Wait a minute. This hijab does not resemble brown at all. I took a picture. Not brown. How can that be? Was this hijab brown when I first bought it and then perhaps it changed color to a grayish silver? That can’t be. I don’t know of any brown fabric that changes to a grey-silver color. Hair does that. Not fabric.
This little insight got me thinking about all the “facts” I perceive to be true. What if they are not?
Back when I bought the non-brown hijab, I thought this fabric would go great with all my brown colored clothing. I associated this hijab with the color brown. For more than three years, I’ve been thinking it’s brown and wearing it with brownish clothing. And then just a simple comment from a friend challenged that notion. At first, I fought back. “This is brown.
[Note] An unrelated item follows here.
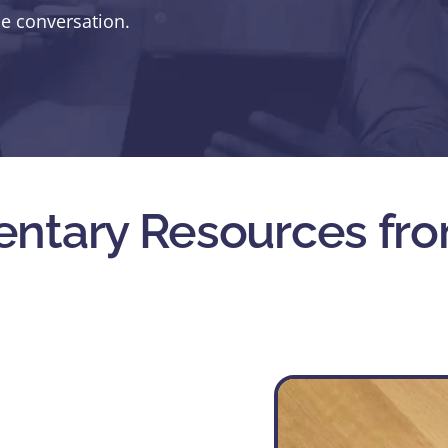
he conversation.
ntary Resources fro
You can’t tell me otherwise.” The thought lingered and I somehow became open to the possibility that it might not be the shade I thought it to be. I was open to the possibility because my inner state was in a good place after our call. I also recalled the perspective and juxtaposition of the brown against the grey in the painting Helena showed me. I went out to see for myself by comparing the hijab with other base brown colors. I even got a brown M&M and placed it against the hijab. The grey fabric of the hijab came shining through. I had to admit that the hijab indeed was not brown.
How many times have I done that? Perhaps I categorized some people in a basket in my brain and they were not what I perceived them to be? How many times did I move around in life thinking my way to be the only way? What about when I assume that how I see and perceive is also how others see and perceive?
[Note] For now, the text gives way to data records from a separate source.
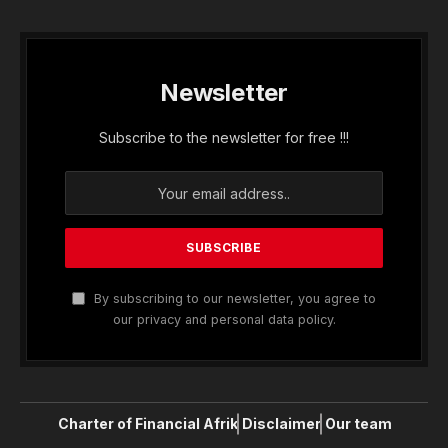
Newsletter
Subscribe to the newsletter for free !!!
By subscribing to our newsletter, you agree to
our privacy and personal data policy.
Charter of Financial Afrik
Disclaimer
Our team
In High School during my pre-glasses era, I squinted my eyes to see the blackboard. I thought that was how everyone saw from the last row. The blackboard was also very streaky. How could anyone possibly see from so back there with a streaky blackboard? Also, how can I be so old that I lived in ye olde times of the blackboards? It turned out that others could see from back there. I remember whispering to my classroom neighbors and asking them what words were on the board. They would let me know with ease while I struggled to make out the words. Putting on my first pair of glasses, I saw a different perspective of new found clarity and sharp vision. I finally was able to see from the back of the room. This was a shift in perspective and that enabled me to perceive the words and images more clearly.
If I take off my glasses now, everything is blurry. That blurriness did not exist in my pre-glasses era. It’s as if my friend, Helena, offered me some glasses. A new perspective. I was reluctant to put them on. When I finally put them on, I saw another way. My vision became more fine-tuned. It made me challenge my old perception. I learned my old thinking was not true. Once I admitted to that, I could not un-see how un-brown the hijab was.
During dinner time, I saw my not brown hijab draped across the kitchen banquette. I asked my husband just for laughs: “what color would you say this hijab is?” He looked at it carefully and said, “It’s slate”. Slate! Now, that’s a fancy word. Something that I didn’t expect from him. What if my husband is right about turquoise and so many other subjects that we don’t agree on? Oh my world. I think for now, I’ll merely sit with the learning of the hijab not being brown. I can tackle the possibility about Shakil being right and I being wrong on another day.